Passive frequency conversion of ultraviolet images into the visible using perovskite nanocrystals
Jad Salman, Mahesh K. Gangishetty, Bryan E. Rubio-Perez, Demeng Feng,, Zhaoning Yu, Zongzhen Yang, Chenghao Wan, Michel Frising, Alireza Shahsafi,, Daniel N. Congreve, Mikhail A. Kats

TL;DR
This paper presents a passive imaging system that converts ultraviolet light to visible green light using perovskite nanocrystals, enabling superimposed UV-visible imaging with high efficiency and near-diffraction-limited resolution.
Contribution
It introduces a novel passive down-conversion imaging system utilizing CsPbBr3 nanocrystals for efficient UV to visible frequency conversion in a simple optical setup.
Findings
Achieves near-diffraction-limited imaging performance.
Enables superimposed UV and visible imaging.

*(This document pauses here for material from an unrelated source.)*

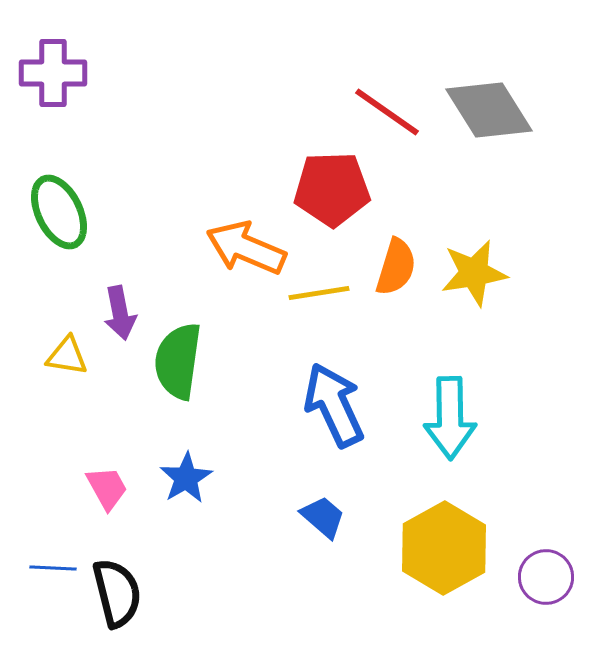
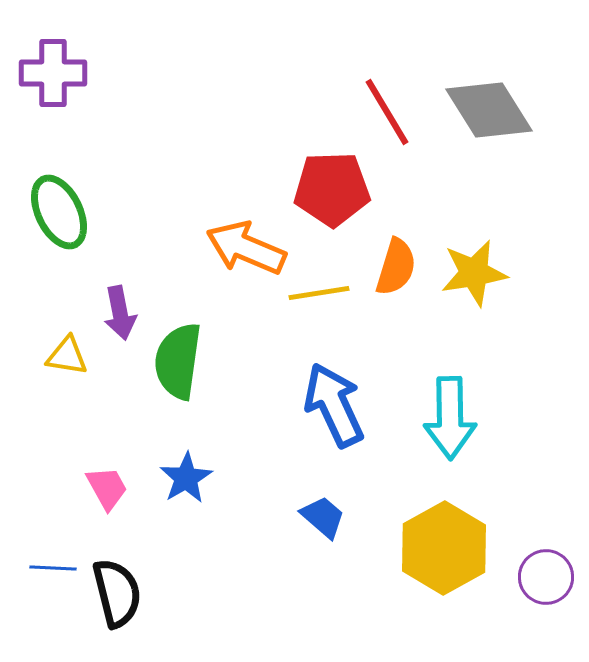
red line: rotated 24 degrees clockwise
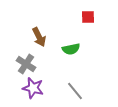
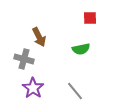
red square: moved 2 px right, 1 px down
green semicircle: moved 10 px right
gray cross: moved 2 px left, 5 px up; rotated 18 degrees counterclockwise
purple star: rotated 20 degrees clockwise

Demonstrates high-efficiency passive frequency conversion.
Abstract
We demonstrate a passive down-conversion imaging system that converts broadband ultraviolet light to narrow-band green light while preserving the directionality of rays, and thus enabling direct down-conversion imaging. At the same time our system has high transparency in the visible, enabling superimposed visible and ultraviolet imaging. The frequency conversion is performed by a subwavelength-thickness transparent downconverter based on highly efficient CsPbBr3 nanocrystals incorporated into the focal plane of a simple telescope or relay-lens geometry. The resulting imaging performance of this down-conversion system approaches the diffraction limit. This demonstration sets the stage for the incorporation of other high-efficiency perovskite nanocrystal materials to enable passive multi-frequency conversion imaging systems.